:: Task instructions ::
Which of the lines in the data mention the string "separator"? List them all.
[[ Material for this task open ]]
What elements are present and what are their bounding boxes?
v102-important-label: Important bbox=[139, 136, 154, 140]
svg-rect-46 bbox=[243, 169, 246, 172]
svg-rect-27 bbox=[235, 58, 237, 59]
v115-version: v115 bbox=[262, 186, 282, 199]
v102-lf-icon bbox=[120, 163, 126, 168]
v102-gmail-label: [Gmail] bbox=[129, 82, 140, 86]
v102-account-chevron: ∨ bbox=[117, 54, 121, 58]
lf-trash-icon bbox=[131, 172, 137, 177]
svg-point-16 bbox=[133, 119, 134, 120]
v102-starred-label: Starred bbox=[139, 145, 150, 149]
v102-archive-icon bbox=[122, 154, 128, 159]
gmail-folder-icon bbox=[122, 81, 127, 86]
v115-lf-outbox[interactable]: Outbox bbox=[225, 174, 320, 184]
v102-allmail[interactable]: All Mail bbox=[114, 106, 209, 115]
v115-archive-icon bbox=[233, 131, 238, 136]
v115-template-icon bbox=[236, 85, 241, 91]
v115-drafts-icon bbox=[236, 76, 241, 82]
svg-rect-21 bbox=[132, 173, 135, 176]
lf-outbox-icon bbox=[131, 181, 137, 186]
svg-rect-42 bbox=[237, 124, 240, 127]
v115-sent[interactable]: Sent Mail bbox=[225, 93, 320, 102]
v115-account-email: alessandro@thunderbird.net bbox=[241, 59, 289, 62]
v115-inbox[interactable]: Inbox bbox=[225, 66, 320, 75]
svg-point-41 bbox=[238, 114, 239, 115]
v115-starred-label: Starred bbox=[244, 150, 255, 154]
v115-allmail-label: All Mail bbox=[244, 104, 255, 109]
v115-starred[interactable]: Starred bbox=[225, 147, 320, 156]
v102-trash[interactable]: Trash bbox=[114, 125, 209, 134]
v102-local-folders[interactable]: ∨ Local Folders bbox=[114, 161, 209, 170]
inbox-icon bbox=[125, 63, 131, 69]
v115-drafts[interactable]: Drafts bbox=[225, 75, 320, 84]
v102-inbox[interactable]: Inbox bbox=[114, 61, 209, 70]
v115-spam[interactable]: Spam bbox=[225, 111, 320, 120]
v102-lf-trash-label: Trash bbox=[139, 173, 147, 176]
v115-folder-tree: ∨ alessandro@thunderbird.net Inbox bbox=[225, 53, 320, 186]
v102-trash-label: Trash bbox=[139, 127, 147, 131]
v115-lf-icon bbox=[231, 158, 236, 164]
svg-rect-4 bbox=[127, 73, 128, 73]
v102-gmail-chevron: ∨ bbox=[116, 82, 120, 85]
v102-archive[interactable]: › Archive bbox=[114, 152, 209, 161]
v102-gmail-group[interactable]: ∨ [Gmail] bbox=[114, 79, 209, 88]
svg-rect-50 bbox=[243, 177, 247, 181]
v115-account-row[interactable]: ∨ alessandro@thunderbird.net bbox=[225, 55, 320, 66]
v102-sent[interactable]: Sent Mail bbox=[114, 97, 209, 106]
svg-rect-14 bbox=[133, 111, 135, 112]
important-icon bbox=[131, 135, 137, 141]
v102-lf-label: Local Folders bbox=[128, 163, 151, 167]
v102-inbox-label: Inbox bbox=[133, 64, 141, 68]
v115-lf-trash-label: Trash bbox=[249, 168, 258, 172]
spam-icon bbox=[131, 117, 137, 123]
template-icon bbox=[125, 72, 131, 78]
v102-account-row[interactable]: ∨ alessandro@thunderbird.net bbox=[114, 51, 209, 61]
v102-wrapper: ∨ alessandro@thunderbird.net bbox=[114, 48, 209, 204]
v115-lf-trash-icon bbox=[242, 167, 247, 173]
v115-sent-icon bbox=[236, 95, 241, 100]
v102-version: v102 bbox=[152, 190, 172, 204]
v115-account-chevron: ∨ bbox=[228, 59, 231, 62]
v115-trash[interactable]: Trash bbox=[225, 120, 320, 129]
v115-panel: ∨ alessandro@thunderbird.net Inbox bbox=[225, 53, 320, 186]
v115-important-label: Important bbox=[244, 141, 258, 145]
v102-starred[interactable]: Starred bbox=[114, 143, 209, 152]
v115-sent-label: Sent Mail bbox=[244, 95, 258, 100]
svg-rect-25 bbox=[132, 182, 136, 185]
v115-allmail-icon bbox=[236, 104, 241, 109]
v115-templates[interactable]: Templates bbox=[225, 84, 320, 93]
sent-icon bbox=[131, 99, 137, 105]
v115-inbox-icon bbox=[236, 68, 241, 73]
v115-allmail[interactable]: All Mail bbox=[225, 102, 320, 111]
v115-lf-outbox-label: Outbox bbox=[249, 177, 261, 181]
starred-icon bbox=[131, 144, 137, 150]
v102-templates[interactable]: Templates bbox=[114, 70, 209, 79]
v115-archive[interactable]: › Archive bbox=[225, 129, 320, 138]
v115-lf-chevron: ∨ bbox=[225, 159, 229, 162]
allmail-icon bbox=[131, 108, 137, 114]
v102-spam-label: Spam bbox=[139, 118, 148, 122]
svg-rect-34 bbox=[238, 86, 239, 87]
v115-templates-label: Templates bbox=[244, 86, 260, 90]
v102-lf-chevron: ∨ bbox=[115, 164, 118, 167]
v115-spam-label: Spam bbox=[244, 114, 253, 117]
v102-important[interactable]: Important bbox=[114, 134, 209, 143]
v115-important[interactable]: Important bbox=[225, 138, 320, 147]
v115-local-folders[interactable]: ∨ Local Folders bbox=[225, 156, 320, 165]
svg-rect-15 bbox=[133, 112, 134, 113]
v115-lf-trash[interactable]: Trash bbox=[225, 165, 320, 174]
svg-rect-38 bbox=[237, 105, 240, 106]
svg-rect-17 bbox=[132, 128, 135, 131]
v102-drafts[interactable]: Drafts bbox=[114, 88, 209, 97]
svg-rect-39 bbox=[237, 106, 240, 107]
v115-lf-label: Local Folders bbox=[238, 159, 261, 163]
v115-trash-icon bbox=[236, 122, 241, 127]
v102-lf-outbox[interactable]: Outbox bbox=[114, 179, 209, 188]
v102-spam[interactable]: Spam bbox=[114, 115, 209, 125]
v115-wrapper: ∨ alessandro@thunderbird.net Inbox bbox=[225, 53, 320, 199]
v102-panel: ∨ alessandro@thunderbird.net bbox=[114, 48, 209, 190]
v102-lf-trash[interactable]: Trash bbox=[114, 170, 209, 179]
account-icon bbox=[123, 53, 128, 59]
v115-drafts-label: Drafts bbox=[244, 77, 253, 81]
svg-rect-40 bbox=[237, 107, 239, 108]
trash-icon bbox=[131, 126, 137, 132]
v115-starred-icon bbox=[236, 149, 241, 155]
[[ Material for this task closed ]]
[[ Material for this task open ]]
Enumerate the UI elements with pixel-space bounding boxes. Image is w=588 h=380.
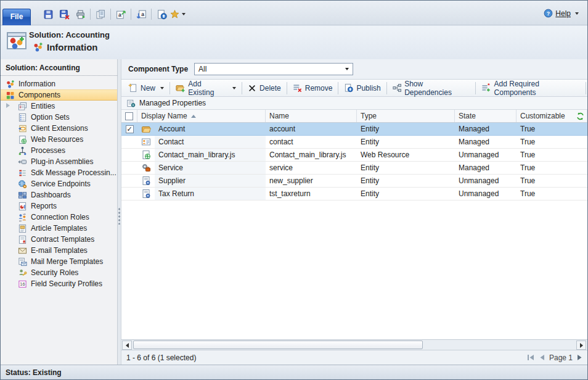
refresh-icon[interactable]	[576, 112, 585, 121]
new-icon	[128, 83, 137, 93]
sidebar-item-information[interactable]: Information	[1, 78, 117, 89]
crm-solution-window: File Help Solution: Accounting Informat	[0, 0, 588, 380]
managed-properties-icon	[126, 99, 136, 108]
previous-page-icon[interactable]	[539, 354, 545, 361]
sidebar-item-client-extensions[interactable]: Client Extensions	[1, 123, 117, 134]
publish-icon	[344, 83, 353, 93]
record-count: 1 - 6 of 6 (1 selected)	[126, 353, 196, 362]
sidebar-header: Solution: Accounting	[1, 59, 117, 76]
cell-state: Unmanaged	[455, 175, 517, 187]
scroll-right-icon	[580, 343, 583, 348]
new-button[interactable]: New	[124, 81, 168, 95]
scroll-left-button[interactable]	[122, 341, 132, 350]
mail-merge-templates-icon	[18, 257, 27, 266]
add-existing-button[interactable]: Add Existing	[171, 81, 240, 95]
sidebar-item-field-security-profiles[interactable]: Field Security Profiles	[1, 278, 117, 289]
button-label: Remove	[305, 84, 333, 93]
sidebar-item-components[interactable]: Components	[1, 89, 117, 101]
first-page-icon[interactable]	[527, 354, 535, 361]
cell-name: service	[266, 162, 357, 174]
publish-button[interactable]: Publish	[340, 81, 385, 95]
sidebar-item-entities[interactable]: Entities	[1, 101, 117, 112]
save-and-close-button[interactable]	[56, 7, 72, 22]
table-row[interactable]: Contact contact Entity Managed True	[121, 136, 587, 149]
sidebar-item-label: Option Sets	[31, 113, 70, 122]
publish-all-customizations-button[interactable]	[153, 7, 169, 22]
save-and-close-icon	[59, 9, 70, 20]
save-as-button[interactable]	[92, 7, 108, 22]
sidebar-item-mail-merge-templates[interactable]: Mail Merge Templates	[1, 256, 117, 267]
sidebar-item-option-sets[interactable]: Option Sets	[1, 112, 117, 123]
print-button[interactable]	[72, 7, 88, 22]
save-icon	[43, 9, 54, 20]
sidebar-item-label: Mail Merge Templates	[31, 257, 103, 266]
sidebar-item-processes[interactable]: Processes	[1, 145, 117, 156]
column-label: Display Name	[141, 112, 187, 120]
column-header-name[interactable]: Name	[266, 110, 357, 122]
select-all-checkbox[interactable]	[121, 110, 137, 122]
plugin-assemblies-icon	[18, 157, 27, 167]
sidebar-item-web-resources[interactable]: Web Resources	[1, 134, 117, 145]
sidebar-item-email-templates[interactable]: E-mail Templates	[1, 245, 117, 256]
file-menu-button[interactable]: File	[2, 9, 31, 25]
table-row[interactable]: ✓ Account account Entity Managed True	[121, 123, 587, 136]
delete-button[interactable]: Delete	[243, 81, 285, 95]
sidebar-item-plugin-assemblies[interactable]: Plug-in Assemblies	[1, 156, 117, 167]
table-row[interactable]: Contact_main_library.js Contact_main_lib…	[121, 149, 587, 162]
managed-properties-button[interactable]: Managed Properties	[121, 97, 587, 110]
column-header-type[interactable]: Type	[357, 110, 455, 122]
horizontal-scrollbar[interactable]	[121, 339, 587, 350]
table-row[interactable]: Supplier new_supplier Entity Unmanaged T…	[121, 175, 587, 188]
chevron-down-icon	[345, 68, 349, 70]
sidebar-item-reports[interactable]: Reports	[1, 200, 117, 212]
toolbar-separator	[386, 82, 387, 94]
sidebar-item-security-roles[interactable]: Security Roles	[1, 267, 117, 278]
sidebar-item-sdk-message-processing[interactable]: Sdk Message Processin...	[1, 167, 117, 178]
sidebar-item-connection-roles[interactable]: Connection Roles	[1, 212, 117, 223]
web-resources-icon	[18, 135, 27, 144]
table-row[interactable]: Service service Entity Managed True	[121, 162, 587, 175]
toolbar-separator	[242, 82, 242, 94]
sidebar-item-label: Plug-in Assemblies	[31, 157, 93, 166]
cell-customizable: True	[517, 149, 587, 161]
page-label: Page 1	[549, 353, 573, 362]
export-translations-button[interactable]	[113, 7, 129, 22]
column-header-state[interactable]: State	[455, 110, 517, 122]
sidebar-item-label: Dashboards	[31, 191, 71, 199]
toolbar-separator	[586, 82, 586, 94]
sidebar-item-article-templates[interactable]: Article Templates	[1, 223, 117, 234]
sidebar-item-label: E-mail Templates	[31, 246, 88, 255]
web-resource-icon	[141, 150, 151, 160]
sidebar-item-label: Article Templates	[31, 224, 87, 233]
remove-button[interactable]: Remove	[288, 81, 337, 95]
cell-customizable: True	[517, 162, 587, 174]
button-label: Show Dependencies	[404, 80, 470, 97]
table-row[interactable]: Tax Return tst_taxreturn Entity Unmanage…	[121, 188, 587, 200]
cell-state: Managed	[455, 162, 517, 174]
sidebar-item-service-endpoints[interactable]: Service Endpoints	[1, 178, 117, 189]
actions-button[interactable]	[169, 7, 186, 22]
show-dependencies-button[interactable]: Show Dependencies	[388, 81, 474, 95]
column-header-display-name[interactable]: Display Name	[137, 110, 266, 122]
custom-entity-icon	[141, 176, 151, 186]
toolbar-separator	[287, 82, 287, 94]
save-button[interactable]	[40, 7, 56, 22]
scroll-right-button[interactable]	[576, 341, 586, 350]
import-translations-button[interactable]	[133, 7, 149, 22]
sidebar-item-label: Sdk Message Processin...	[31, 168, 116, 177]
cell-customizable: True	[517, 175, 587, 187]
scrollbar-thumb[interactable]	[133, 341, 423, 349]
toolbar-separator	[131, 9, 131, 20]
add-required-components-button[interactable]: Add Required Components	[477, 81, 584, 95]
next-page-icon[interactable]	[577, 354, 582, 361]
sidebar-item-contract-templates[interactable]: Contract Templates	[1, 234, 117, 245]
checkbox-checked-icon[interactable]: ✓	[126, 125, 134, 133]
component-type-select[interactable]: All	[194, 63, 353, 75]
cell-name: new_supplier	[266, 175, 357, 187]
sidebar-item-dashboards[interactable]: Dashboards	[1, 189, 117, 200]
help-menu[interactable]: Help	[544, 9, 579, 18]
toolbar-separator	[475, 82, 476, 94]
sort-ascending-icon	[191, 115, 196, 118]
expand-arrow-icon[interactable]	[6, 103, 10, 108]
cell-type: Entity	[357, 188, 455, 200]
[[ Material for this task closed ]]
:: Response to the exercise ::
toolbar-separator	[386, 82, 387, 94]
toolbar-separator	[242, 82, 242, 94]
toolbar-separator	[586, 82, 586, 94]
toolbar-separator	[287, 82, 287, 94]
toolbar-separator	[131, 9, 131, 20]
toolbar-separator	[475, 82, 476, 94]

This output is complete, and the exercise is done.